Mas promessa de Obama de reduzir emissões de gases esbarra em atraso americano após anos de negação da mudança climática
Especialistas elogiam as iniciativas que devem ainda reduzir a dependência de petróleo, mas não esperam grande mudança em 2009
Ao mencionar o desafio de "um planeta em perigo" como uma de suas prioridades no discurso de vitória da última terça-feira, Barack Obama deixou claro que acabou a era da negação da mudança climática global na Casa Branca.
No entanto oito anos de inação durante o governo Clinton e mais oito de franco retrocesso nessa área sob George W. Bush tornaram virtualmente impossível para os EUA cumprirem uma agenda ambiciosa de redução de emissões de gases-estufa na próxima década.
Isso significa que as políticas de clima e energia de Obama, por melhores que sejam, ainda estarão distantes do corte real de emissões necessário para livrar o mundo de um aquecimento maior do que 2C -potencialmente catastrófico- ao longo do século 21.
Pelo Protocolo de Kyoto, rejeitado por Bush, os EUA deveriam cortar 7% de suas emissões em relação aos níveis de 1990 até 2012. Nos últimos anos, no entanto, as emissões do país cresceram 14%. Hoje, a proposta mais radical em debate no Congresso, a chamada lei Lieberman/Warner/Boxer, fala em devolver as emissões ao nível de 1990 em 2020.
"Eu não esperaria uma lei final mais ambiciosa que essa", disse à Folha Elliot Diringer, do Centro Pew para Mudança Global do Clima e ex-porta-voz de Bill Clinton. "Esses números tampouco casam com a meta da União Européia, de 20% de redução abaixo do nível de 1990 em 2020."
Diringer e outros especialistas, no entanto, concordam que o sinal político dado por Obama para as negociações internacionais deve quebrar o impasse na construção de um acordo que amplie e substitua Kyoto após o fim de sua primeira fase, em 2012.
Mesmo assim, diz, uma legislação definitiva no tema dificilmente sairá em 2009 -razão pela qual afirma ser improvável um acordo internacional substancial no ano que vem.
Liderança
"Com Obama eleito, minha esperança é que os EUA possam assumir um papel de liderança", disse o holandês Yvo de Boer, secretário-executivo da Convenção do Clima da ONU.
Obama angariou simpatia entre os ambientalistas e os líderes europeus ao prometer na campanha reduzir as emissões americanas "na quantidade que os cientistas dizem que é necessária": em 80% abaixo dos níveis de 1990 até 2050.
Para isso, quer colocar em vigor um esquema de comércio de emissões no qual as empresas ganham cotas de emissão anuais.

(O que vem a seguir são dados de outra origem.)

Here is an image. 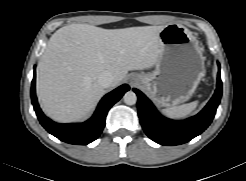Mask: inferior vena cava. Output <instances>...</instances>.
I'll return each instance as SVG.
<instances>
[{"label": "inferior vena cava", "instance_id": "602c4592", "mask_svg": "<svg viewBox=\"0 0 246 181\" xmlns=\"http://www.w3.org/2000/svg\"><path fill=\"white\" fill-rule=\"evenodd\" d=\"M113 80H114V76L110 71H103L99 75L97 82L101 87L108 88L112 86Z\"/></svg>", "mask_w": 246, "mask_h": 181}]
</instances>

Quem excedê-la leva uma multa pesada; quem ficar abaixo ganha o direito de vender créditos de carbono.
Mas o principal público do discurso de Obama na área de ambiente e energia é interno: uma de suas principais propostas é apelidada de "New Deal verde", que consiste em investir US$ 150 bilhões na criação de 5 milhões de empregos na área de energia limpa.
Outra promessa é economizar em petróleo, em dez anos, o equivalente àquilo que os EUA importam do Oriente Médio e da Venezuela: 4,3 milhões de barris por dia. O último corte dessa dimensão foi no choque do petróleo de 1973.
Obama espera assim matar de uma vez os três maiores coelhos de seu governo: tirar o país da crise econômica estimulando um setor no qual os EUA são competitivos (a indústria de base tecnológica), solucionar a crise do clima e livrar o país de sua assumida dependência de combustíveis sujos, que direta ou indiretamente o levou à lama do Iraque e do Afeganistão.